To that end, Team Maeve has claimed its first Dolores, as Clementine comes back from the dead to ambush Musashi-bot in Jakarta. The pre-credits sequence continues the show’s mission to bump up the action considerably this season, which seems like a reasonable response to complaints that the simulated Old West of the first two seasons was long on philosophy and short on shoot’-em-ups. There’s an emphasis on high-tech gadgetry, too. Musashi-bot’s briefcase transforms into an assault weapon at the flick of a wrist. Dolores later wipes out nearly everyone guarding the Sonora facility by using drone-operated targeting.

The Jakarta sequence is book-ended by a throw-down between Dolores and Maeve that’s been seasons in the offing. Maeve’s motives for attacking Dolores are clearer now than they’ve been in the past, but “Westworld” has always struggled to make sense of the beef between them. Perhaps it’s simply that Dolores and Maeve are too alike, both strong personalities who want to do things their own way. But their journey to self-awareness, their missions of vengeance and their tip-of-the-spear personalities are so closely aligned that they’ve never had much reason to fight. That makes the climax to this episode seem like a low-stakes form of shadowboxing.

“You died many times, but this will be your last,” Maeve warns Dolores. Not likely.

Paranoid Androids:

  • Pick your “Westworld” Season 3 Quarantine House! House No. 1: Dolores, Caleb, Ash, Giggles. House No. 2: Maeve, Hector, Clementine, Serac. House No. 3: Bernard, Stubbs, the Man in Black. House No. 4: Charlotte-bot, Musashi-bot, Martin-bot, Sizemore-bot. (All answers other than House No. 3 are defensible.)

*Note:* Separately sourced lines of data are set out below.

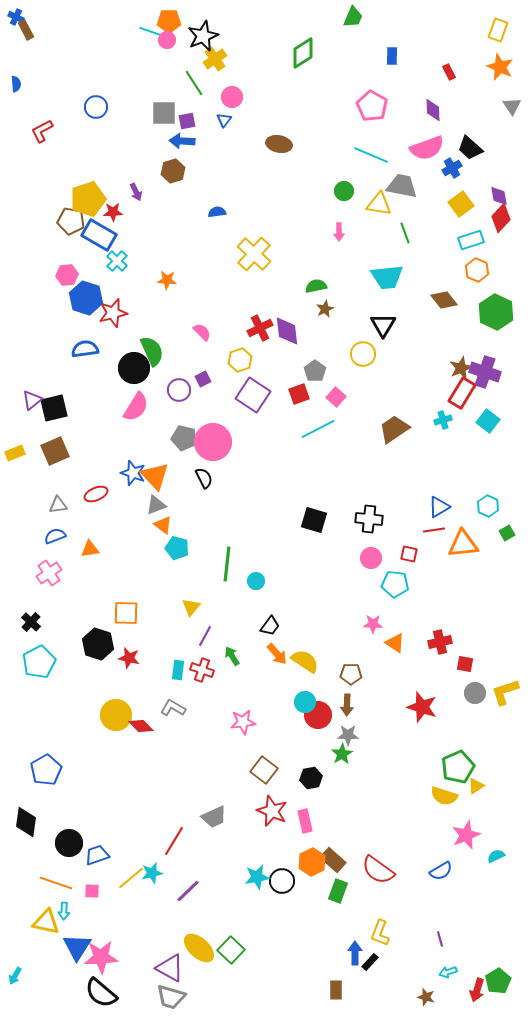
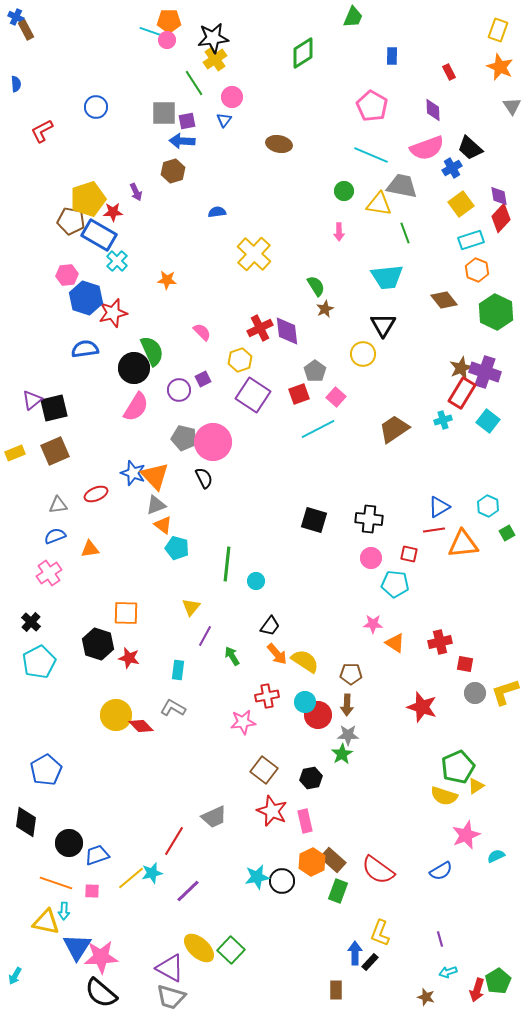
black star at (203, 36): moved 10 px right, 2 px down; rotated 16 degrees clockwise
green semicircle at (316, 286): rotated 70 degrees clockwise
red cross at (202, 670): moved 65 px right, 26 px down; rotated 30 degrees counterclockwise
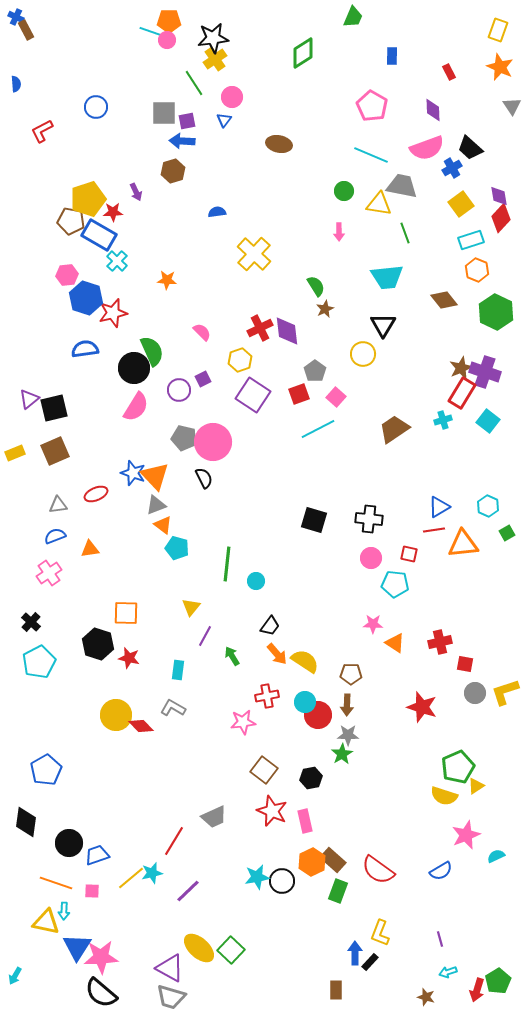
purple triangle at (32, 400): moved 3 px left, 1 px up
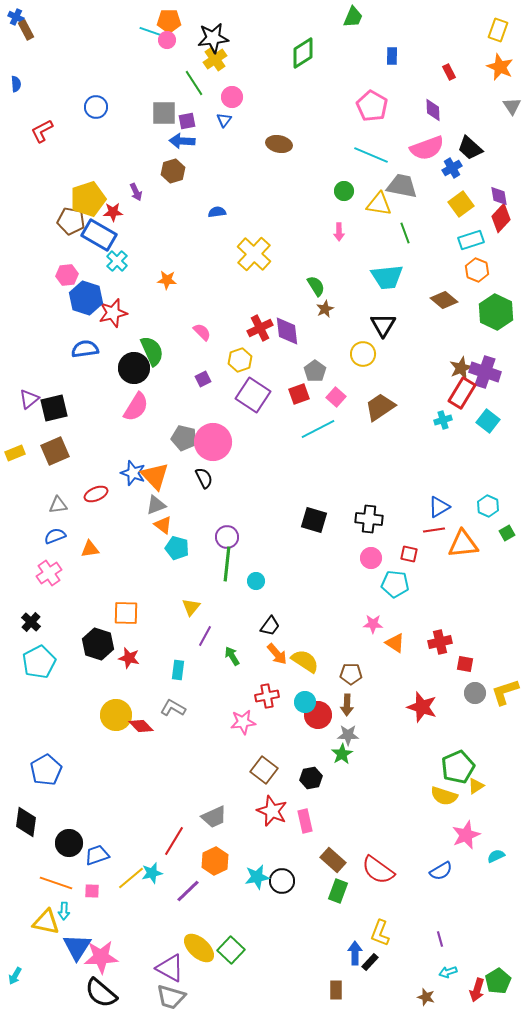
brown diamond at (444, 300): rotated 12 degrees counterclockwise
purple circle at (179, 390): moved 48 px right, 147 px down
brown trapezoid at (394, 429): moved 14 px left, 22 px up
orange hexagon at (312, 862): moved 97 px left, 1 px up
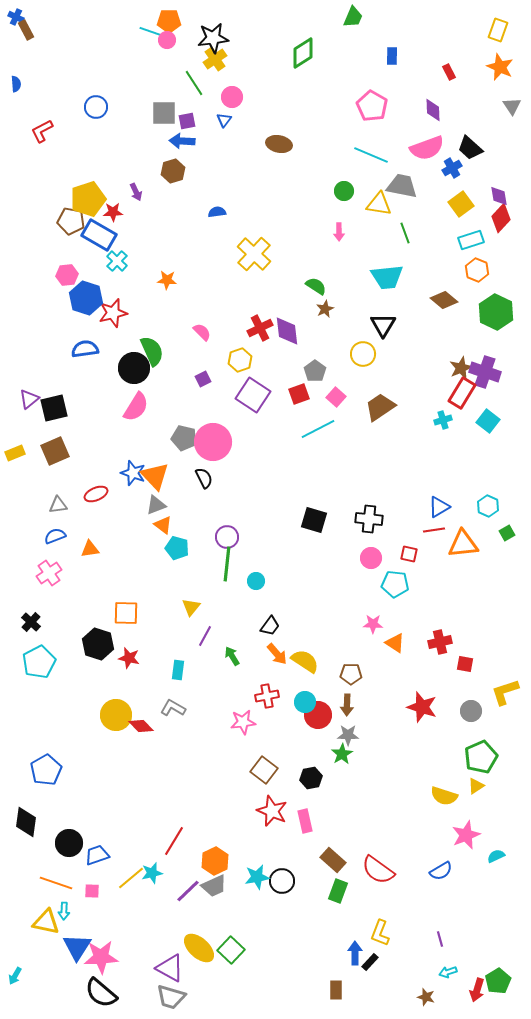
green semicircle at (316, 286): rotated 25 degrees counterclockwise
gray circle at (475, 693): moved 4 px left, 18 px down
green pentagon at (458, 767): moved 23 px right, 10 px up
gray trapezoid at (214, 817): moved 69 px down
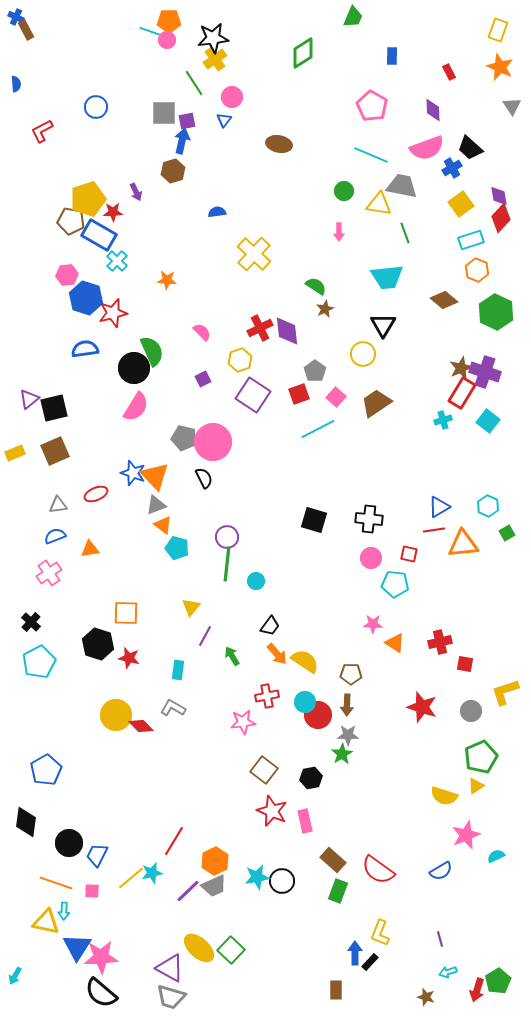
blue arrow at (182, 141): rotated 100 degrees clockwise
brown trapezoid at (380, 407): moved 4 px left, 4 px up
blue trapezoid at (97, 855): rotated 45 degrees counterclockwise
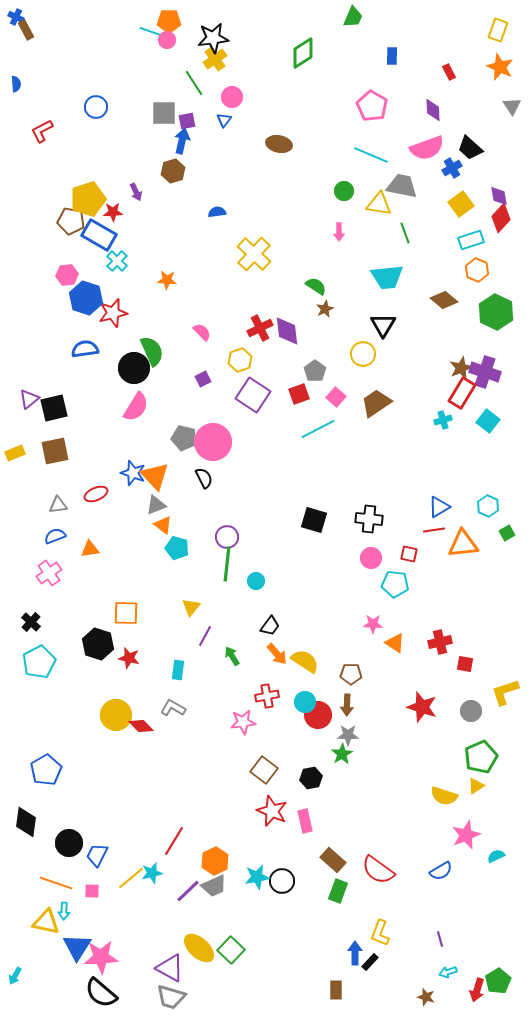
brown square at (55, 451): rotated 12 degrees clockwise
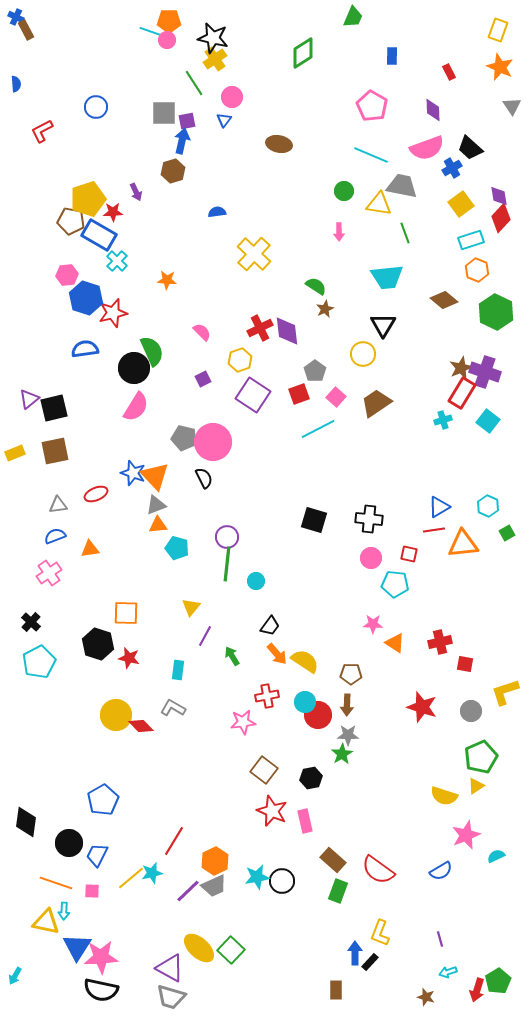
black star at (213, 38): rotated 20 degrees clockwise
orange triangle at (163, 525): moved 5 px left; rotated 42 degrees counterclockwise
blue pentagon at (46, 770): moved 57 px right, 30 px down
black semicircle at (101, 993): moved 3 px up; rotated 28 degrees counterclockwise
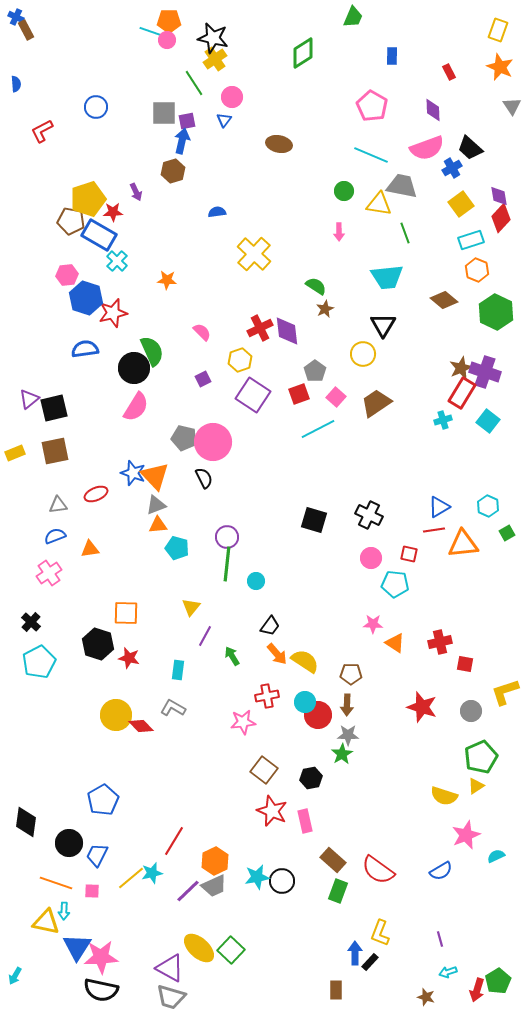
black cross at (369, 519): moved 4 px up; rotated 20 degrees clockwise
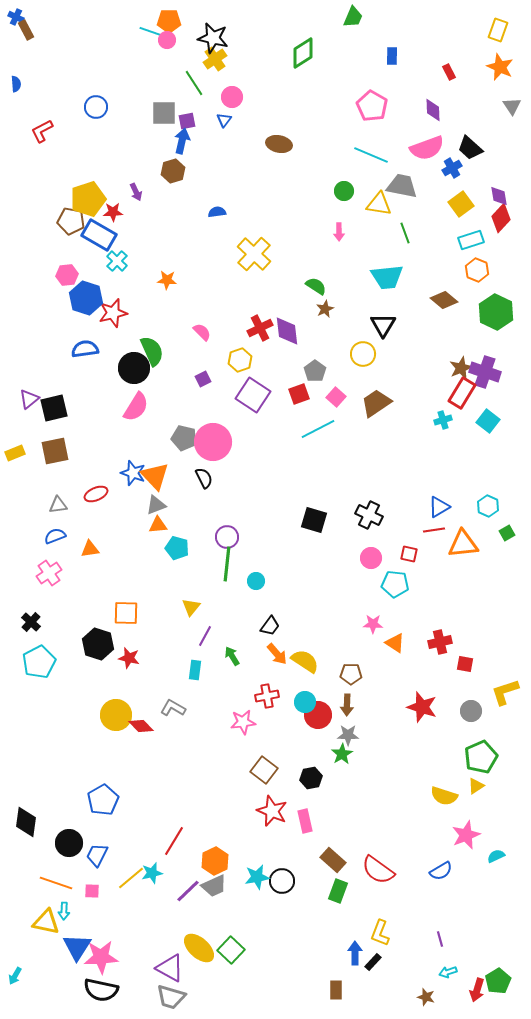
cyan rectangle at (178, 670): moved 17 px right
black rectangle at (370, 962): moved 3 px right
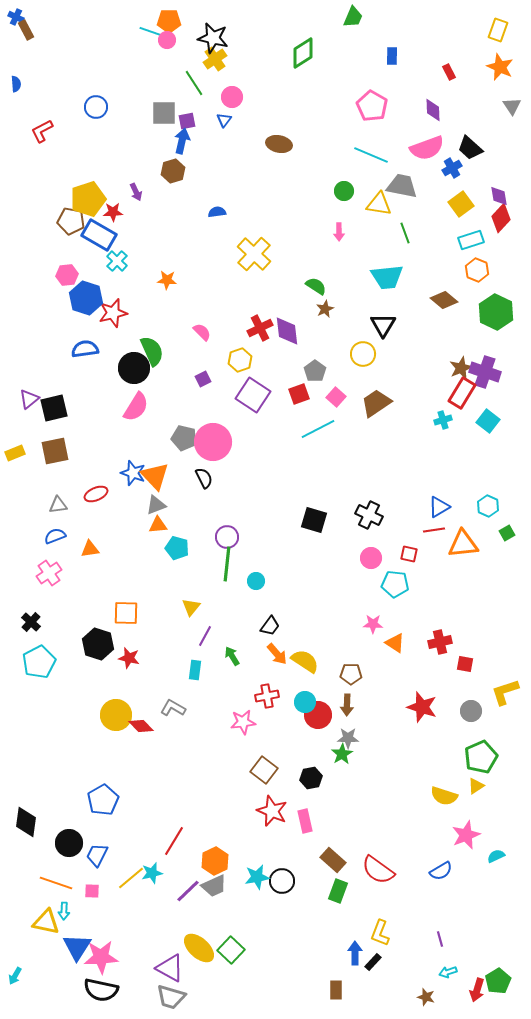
gray star at (348, 735): moved 3 px down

  • Bernard, Stubbs and the Man in Black had a couple of contentious scenes together this episode, but main takeaway is that the Man in Black is “Classification U,” a label given to outliers who weren’t corrected by therapy. Now they’re looking for a log of others like him.

  • “The West was cruel, unjust and chaotic,” Dolores tells Caleb, “but there was a chance to chart your own course. I want a place for my kind. For all of us to be free.” For someone who has spent most of her existences on the wrong end of unmediated, lawless violence, Dolores’s nostalgia for the Old West is surprising.